The following Helm command deploys a Space cluster called
test in a high availability topology, with anti-affinity enabled:
helm install insightedge --name test --set pu.ha=true,pu.antiAffinity.enabled=true
Deploying Multiple Spaces on Kubernetes
If you want to deploy multiple data grids in the same Kubernetes environment, to better utilize resources it is best to deploy one Platform Manager cluster and then configure the Spaces to use this cluster, instead of deploying each data grid with its own Platform Manager.
To enable users to customize the installation, we provide several additional Helm charts that can be used to define specific constellations in more advanced scenarios:
- Manager (
- Processing Unit (
- Apache Zeppelin (
Before using these charts for the first time, you must fetch the charts as described in Getting Started section.
Deploying the Platform Manager
The helm command by default creates a Management Pod and a Data Pod together. When deploying a Platform Manager that will connect to multiple Spaces, you have to disable the part of the command that creates the Data Pod. Type the following Helm command to create a Management Pod called
testmanager without the accompanying Space:
helm install insightedge-manager --name testmanager
Deploying the Spaces
After the Management Pod has been deployed and the Platform Manager is available, you can deploy the Space instances and connect them to the Platform Manager. Use the following Helm command to deploy a cluster of Data Pods called
testspace, and to specify that the cluster should connect to the
testmanager Management Pod:
helm install insightedge-pu --name testspace --set manager.name=testmanager
Deploying a Processing Unit in Kubernetes
A Processing Unit is a container that can hold any of the following:
- Data only (a Space)
- Function only (business logic)
- Both data and a function
You can use the event-processing example available with the XAP and InsightEdge software packages to see how data is fed to the function and processed in Processing Units. The example creates the following modules:
- Processor - a Processing Unit with the main task of processing unprocessed data objects. The processing of data objects is accomplished using both an event container and remoting.
- Feeder - a Processing Unit that contains two feeders, a standard Space feeder and a JMS feeder, to feed unprocessed data objects that are in turn processed by the processor module. The standard Space feeder feeds unprocessed data objects by both directly writing them to the Space and using OpenSpaces Remoting. The JMS feeder uses the JMS API to feed unprocessed data objects using a MessageConverter, which converts JMS ObjectMessages into data objects.
As a prerequisite for running this example, you must install Maven on the machine where you unpacked the GigaSpaces software package.
To build and deploy the event-processing example in Kubernetes, the following steps are required:
- Build the sample Processing Units from the GigaSpaces software package.
- Provide a URL for deploying the Processing Unit JAR file to Kubernetes.
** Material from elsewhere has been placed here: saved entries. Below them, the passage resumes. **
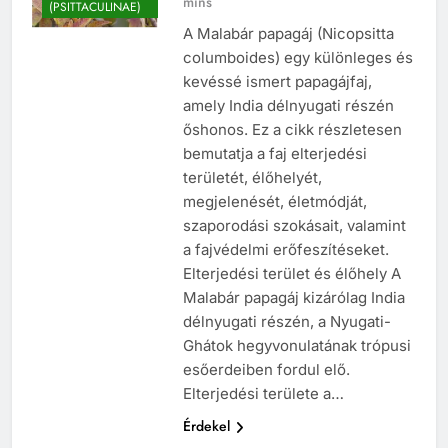
mins
(PSITTACULINAE)
A Malabár papagáj (Nicopsitta
columboides) egy különleges és
kevéssé ismert papagájfaj,
amely India délnyugati részén
őshonos. Ez a cikk részletesen
bemutatja a faj elterjedési
területét, élőhelyét,
megjelenését, életmódját,
szaporodási szokásait, valamint
a fajvédelmi erőfeszítéseket.
Elterjedési terület és élőhely A
Malabár papagáj kizárólag India
délnyugati részén, a Nyugati-
Ghátok hegyvonulatának trópusi
esőerdeiben fordul elő.
Elterjedési területe a…
Érdekel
- Deploy a Platform Manager (Management Pod).
- Deploy the Processing Units that were created when you built the example to Data Pods in Kubernetes, connecting them to the Management Pod.
- View the processor logs to see the data processing results.
Building the Processing Unit Example
The first step in deploying the sample Processing Units to Kubernetes is to build them from the examples directory. The example uses Maven as its build tool, and comes with a build script that runs Maven automatically.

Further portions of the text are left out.